Trente-six. C’est à peu près le nombre des types de marquages distincts que l’on peut repérer rapidement à l’aide de Google Images sur les couvertures du magazine Playboy, édition allemande de mai 2011.
Pixellisations variées, floutages, appositions de rectangles de différentes tailles et couleurs, de pastilles, d’étoiles, de logos, de motifs en forme de cœur, de spirales, etc., la panoplie des manipulations graphiques destinées à dissimuler les formes de l’actrice allemande d’origine turque Sıla Şahin [Sila Sahin] peut être consultée ici.

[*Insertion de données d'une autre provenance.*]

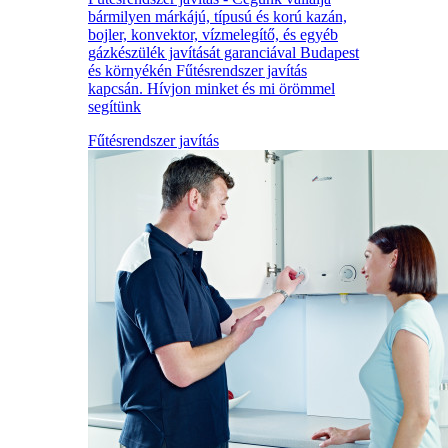
bármilyen márkájú, típusú és korú kazán,
bojler, konvektor, vízmelegítő, és egyéb
gázkészülék javítását garanciával Budapest
és környékén Fűtésrendszer javítás
kapcsán. Hívjon minket és mi örömmel
segítünk
Fűtésrendszer javítás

Si l’on se réfère maintenant aux résultats des recherches nominales sur Google, la playmate du mois de mai a pulvérisé en quelques jours les scores de celles des mois précédents de l’édition allemande du magazine:
2 110 000 pour Sila Sahin, contre 710 000 pour la playmate d’avril, 316 000 pour celle de mars, 126 000 pour celle de février. Seule la jeune femme qui figure sur la couverture de janvier fait mieux (2 840 000) mais elle est aussi présente sur d’autres éditions de Playboy.
Autre indice du succès: des versions de l’édition de mai diffusée rapidement sur WorldMags sont apparues immédiatement sur les services d’hébergement et torrents.
Le coup est donc réussi à la fois pour le magazine et pour l’actrice dont le nom était il y a peu pratiquement inconnu en dehors de l’Allemagne. Accompagné par une interview vaguement progressiste où la jeune femme se compare à Che Guevara [sic], le buzz est évidemment alimenté par ce “scoop” repris par tous les articles: Sila Sahin serait la première femme musulmane à poser nue pour Playboy.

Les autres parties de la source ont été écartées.